Also see: Comparing Big Data Solutions: 9 Tips
Big Data has become the newest and hottest means for obtaining insight into your customers and finding new ways to compete in the marketplace. But comparing Big Data solutions to chose the best one is no trivial task, and once you commit, changing course becomes very difficult and expensive.
The answer to the question of what solution to choose is indeed, remarkably complicated. The product offering for Big Data solutions has grown rapidly in the short time since Yahoo first released Hadoop in 2009 and made Big Data possible.
In comparing Big Data solutions, the first question you need to ask is the most basic one: do I even need this? Joshua Greenbaum, principal analyst for Enterprise Applications Consulting, says yes, it's not even up for debate.
"The answer is honestly yes, you need it," he said. "There is no shortage in any modern enterprise of big analysis questions to be solved. Regardless of your business, you are living in a global economy that is much more time sensitive and customer and quality sensitive than it has ever been. If you do not think you need to be a metrics-driven competitor, you are missing a big boat."
Don't ask what product you need, ask what problem you have to solve, argues Charles King, principal analyst with Pund-IT. "Conducting best/worst case assessments of a solution's potential impact on their business and technology organizations would be a better place to begin. So start with what they hope to achieve, what's required for that purpose, what it will cost in the short and long term, how likely it is to succeed and what to do in case of failure," he said.
Merv Adrian, research vice president with Gartner, is on the side of asking: do you need this? "We actually say Big Data is a fundamentally meaningless term at this point. It means so many things it doesn’t mean anything anymore. Forget the Big Data idea, what's the business outcome you are looking for? What data will be needed to feed that and what tech will be needed to find it," he said.
Like all new markets, Big Data began with new entries, startup firms that spoke Big Data.
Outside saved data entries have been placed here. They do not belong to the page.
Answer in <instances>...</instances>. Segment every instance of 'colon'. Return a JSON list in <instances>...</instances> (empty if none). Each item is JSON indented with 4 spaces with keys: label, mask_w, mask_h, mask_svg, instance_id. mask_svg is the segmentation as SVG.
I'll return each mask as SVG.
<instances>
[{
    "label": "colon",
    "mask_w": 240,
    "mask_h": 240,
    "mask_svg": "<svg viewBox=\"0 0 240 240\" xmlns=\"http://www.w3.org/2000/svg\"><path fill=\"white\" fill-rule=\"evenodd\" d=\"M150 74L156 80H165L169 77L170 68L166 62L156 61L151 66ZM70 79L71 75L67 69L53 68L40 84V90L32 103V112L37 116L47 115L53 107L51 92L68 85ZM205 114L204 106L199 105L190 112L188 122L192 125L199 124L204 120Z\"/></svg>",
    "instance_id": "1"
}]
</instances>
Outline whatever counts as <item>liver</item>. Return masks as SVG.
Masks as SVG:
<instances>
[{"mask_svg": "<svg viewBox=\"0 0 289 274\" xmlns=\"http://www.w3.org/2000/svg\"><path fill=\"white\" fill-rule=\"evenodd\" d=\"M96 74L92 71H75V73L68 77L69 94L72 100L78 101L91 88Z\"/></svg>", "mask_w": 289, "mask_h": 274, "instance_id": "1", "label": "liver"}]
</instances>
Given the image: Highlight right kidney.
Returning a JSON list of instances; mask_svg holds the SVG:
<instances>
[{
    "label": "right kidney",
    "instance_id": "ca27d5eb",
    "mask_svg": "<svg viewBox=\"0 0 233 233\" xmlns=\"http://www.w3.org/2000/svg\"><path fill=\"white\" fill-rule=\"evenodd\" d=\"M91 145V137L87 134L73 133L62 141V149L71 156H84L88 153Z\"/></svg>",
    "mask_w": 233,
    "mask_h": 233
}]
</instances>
The Apache Foundation took over Hadoop development from Yahoo, where the technology got its start. Spark, the in-memory analytics for Hadoop that greatly speeds up processing, was born out of the University of California at Berkeley computer science department.
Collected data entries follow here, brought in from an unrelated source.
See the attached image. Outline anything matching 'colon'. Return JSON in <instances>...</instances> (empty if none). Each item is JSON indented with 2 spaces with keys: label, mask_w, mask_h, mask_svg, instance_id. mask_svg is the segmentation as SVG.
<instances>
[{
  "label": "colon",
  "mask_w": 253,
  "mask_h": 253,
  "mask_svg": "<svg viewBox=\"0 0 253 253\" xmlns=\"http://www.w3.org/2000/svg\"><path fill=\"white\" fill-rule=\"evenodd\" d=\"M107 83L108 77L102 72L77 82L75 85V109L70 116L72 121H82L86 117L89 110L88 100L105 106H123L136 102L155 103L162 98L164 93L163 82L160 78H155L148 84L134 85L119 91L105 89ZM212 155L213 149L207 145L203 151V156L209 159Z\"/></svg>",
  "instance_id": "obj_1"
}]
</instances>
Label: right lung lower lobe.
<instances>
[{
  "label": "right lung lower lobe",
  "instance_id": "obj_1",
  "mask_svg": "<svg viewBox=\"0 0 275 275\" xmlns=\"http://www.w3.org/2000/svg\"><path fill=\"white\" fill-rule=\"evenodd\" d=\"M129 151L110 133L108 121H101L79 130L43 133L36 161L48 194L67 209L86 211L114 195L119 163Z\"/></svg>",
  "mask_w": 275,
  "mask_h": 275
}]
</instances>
However, unlike other trends, the old guard got involved very fast. Usually they are caught napping for years, like Microsoft's very slow embrace of the Internet in the 1990s and the cloud in the past decade. Now, startups like Cloudera, MapR, and Hortonworks are competing, or working with, giants like IBM, Oracle, and Microsoft.
So talk to your existing vendor-partners first, say the analysts. "Quite often, businesses begin exploring Big Data solutions without tapping into the knowledge of preferred vendors and channel resellers," said King. "That's a mistake, since those companies typically offer or work with numerous Big Data technologies, and also have insights into customers' IT organizations that will impact the success of the solutions they choose."
Gartner's Adrian agrees. "If I'm an Oracle customer and want Hadoop, I don’t need someone else. If I'm Microsoft customer and need a documents database, I don’t need it from someone else. In every one of those scenarios, these guys have gotten in and would be pretty eager to keep their customers," he said.
Start small, say the analysts. Don't bite off more than you can chew, and in the beginning, you can't chew much. Stick to small projects, preferably ones where you can reasonably guess the outcome.
"If you take any business problem that's been bedeviling you and break it down from a data analysis problem, that's a good starting point," said Greenbaum. "To me it's more important to understand the process of data analysis than having the perfect product technology stack in place. That's easy compared to how to get your people to understand how to view data."
Also keep in mind that no matter what technologies you bring in and from whom, you can expect there to be a significant amount of engineering work required to get the new system to integrate well with your existing infrastructure. Synergy and integration will be required to get the full value and these might be very different techs. Your old row-and-column RDBMS might work just fine with a NoSQL database, or it might not.
Another positive in your favor is that it doesn't matter where you start in terms of Big Data projects, you can expand from there into new areas of business or types of analytics. There is a surplus of great tools covering all forms of analytics and data. Some are good for handling logs. Others are good at handling purchasing information, while others work with sensor data. So you can start with one type of data source, gain experience, and expand from there into other areas.
Gartner's Big Data glossary -- helpful in comparing Big Data solutions.
In comparing Big Data solutions, one issue that seems fairly settled in the minds of the analysts is the cloud vs. on premises. In this case, cloud computing wins hands down.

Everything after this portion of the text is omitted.